By Philip Sean Curran, Staff Writer
MSNBC’s Steve Kornacki, in an appearance in Princeton on Thursday, said the tightening presidential race between Hillary Clinton and Donald Trump is due to a series of factors that include the presence of third party candidates.
Before a crowd of more than 400 in the Jewish Center, Mr. Kornacki analyzed a contest that polls this week show is neck and neck. Ms. Clinton’s once double-digit leads in places like Michigan and Pennsylvania have been shaved to mid-single digits, with Mr. Trump ahead in swing states of Ohio and Florida.
“So the name of the game, if you’re Donald Trump, is you’ve got to flip blue states. You’ve got to flip states that voted for Barack Obama in 2012,” he said.
In part, he said the presence of Libertarian Gary Johnson and Green Party candidate Jill Stein in the contest benefits Mr. Trump. That comes into play with millennial voters, a group that Ms. Clinton did poorly with in the Democratic primary against Vermont Sen. Bernie Sanders, he said.
In a head-to-head match up, he said Ms. Clinton does well against Mr. Trump among voters under 30.
“A lot of it has to do, I think, with his views on immigration, with the inflammatory racial comments he’s made,” Mr. Kornacki said. “Voters under 30 are much, much more likely than any other group to call Donald Trump a racist. And that’s a barrier that most people under 30 are not going to cross to vote for a candidate.”
But when it becomes a four-way race, Mr. Kornacki cited a Quinnipiac University poll of voters under 35 in which Ms. Clinton had 31 percent, with Mr. Johnson in second at 29 percent and Mr. Trump in third at 17.
“Think about that,” he said to a crowd that began to murmur when he gave Mr. Johnson’s numbers.
“(I)f you’re Hillary Clinton, the name of the game is you’re trying to replicate the Obama coalition in 2008 and 2012,” he said. “That means you are counting on winning millennial voters by at least 20 points. That’s got to be your goal.”
“When you have a four-way presidential race, when you’ve got four candidates who are getting a significant chunk of the vote, that also introduces the possibility that the winning number, the candidate who wins nationally can do it with 42, 43 percent of the vote,” he continued.
He said he sees that as significant for Mr. Trump, because he said he thinks there is a “ceiling” on the Republican’s support at a time when 60 percent of Americans think he is biased against women and minorities, according to a poll.
“I think the negative views on Trump are so deep and so strong in a way we really haven’t seen with a major party nominee in a long time, that it imposes a ceiling on him,” Mr. Kornacki said. “And so the key for Trump is, if you have a real four-way race in this country, where Gary Johnson is drawing real votes, Jill Stein is drawing real votes, then that ceiling problem goes away for Donald Trump, because you can win with 42 percent of the vote, 41 percent of the vote, 43 percent of the vote in a four-way race. You’re not going to do that in a two-way race against Hillary Clinton.”

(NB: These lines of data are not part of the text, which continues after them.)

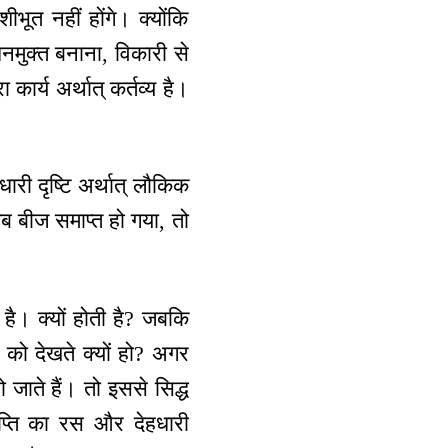
ीभूत नहीं होंगे। क्योंकि
धनमुक्त बनाना, विकारी से
र्य अर्थात् कर्तव्य है।
ारी दृष्टि अर्थात् लौकिक
जब बीज समाप्त हो गया, तो
 है। क्यों होती है? जबकि
 को देखते क्यों हो? अगर
ाते हैं। तो इससे सिद्ध
राप्ति का रस और देहधारी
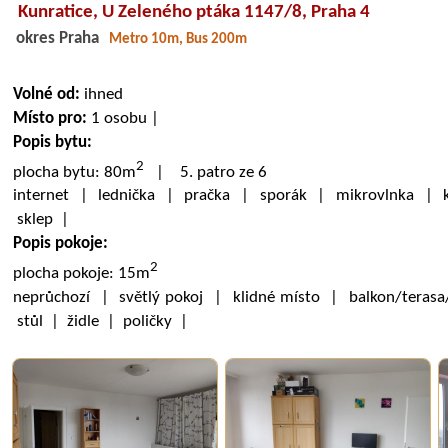
Kunratice,
U Zeleného ptáka 1147/8
, Praha 4
okres Praha
Metro 10m, Bus 200m
Volné od:
ihned
Místo pro:
1 osobu |
Popis bytu:
2
plocha bytu: 80m
| 5. patro ze 6
internet | lednička | pračka | sporák | mikrovlnka | k
sklep |
Popis pokoje:
2
plocha pokoje: 15m
neprůchozí | světlý pokoj | klidné místo | balkon/terasa
stůl | židle | poličky |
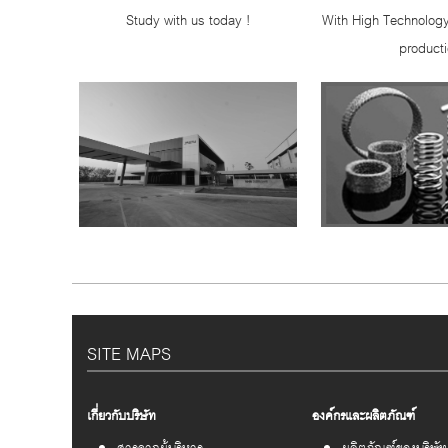
Study with us today !
With High Technology
product
SITE MAPS
เกี่ยวกับบริษัท
องค์กรและผลิตภัณฑ์
สารจากผู้บริหาร
ผลิตภัณฑ์ของบริษัท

Earlier in his remarks, he explained how the methodology in polling changed around Labor Day, from surveying all registered voters going to the “likely voter model.”
“This is a traditional thing that pollsters do when you get from the spring and summer months when the election is sort of a far-off thing,” he said. “In the minds of the pollsters, it weeds out people who probably just aren’t going to turn out and vote.”

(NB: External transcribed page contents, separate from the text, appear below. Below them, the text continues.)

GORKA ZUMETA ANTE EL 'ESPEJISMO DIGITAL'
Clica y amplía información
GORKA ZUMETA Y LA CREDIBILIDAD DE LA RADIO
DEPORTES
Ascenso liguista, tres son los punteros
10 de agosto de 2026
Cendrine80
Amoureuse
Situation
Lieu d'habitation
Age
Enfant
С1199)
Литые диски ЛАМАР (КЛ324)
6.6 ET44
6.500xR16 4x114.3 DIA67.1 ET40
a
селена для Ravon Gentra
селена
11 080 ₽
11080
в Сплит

He said that when pollsters go from registered voters to likely voters, it “tends to benefit” Republican candidates.
“The groups, the types of voters historically who are least likely to turn out tend to be more favorable to the Democrats,” he said.
Recalling recent history, he pointed to how Republicans and conservatives were dismissive of “skewed” polling data showing Mr. Obama leading GOP challenger Mitt Romney in 2012. They believed the polls had underrepresented GOP voters and overrepresented Democratic voters, he said.
As it turned, the polls were right, he said. Now four years later, he said he is seeing those same sorts of criticism on the left dismissive of polls going in Mr. Trump’s direction.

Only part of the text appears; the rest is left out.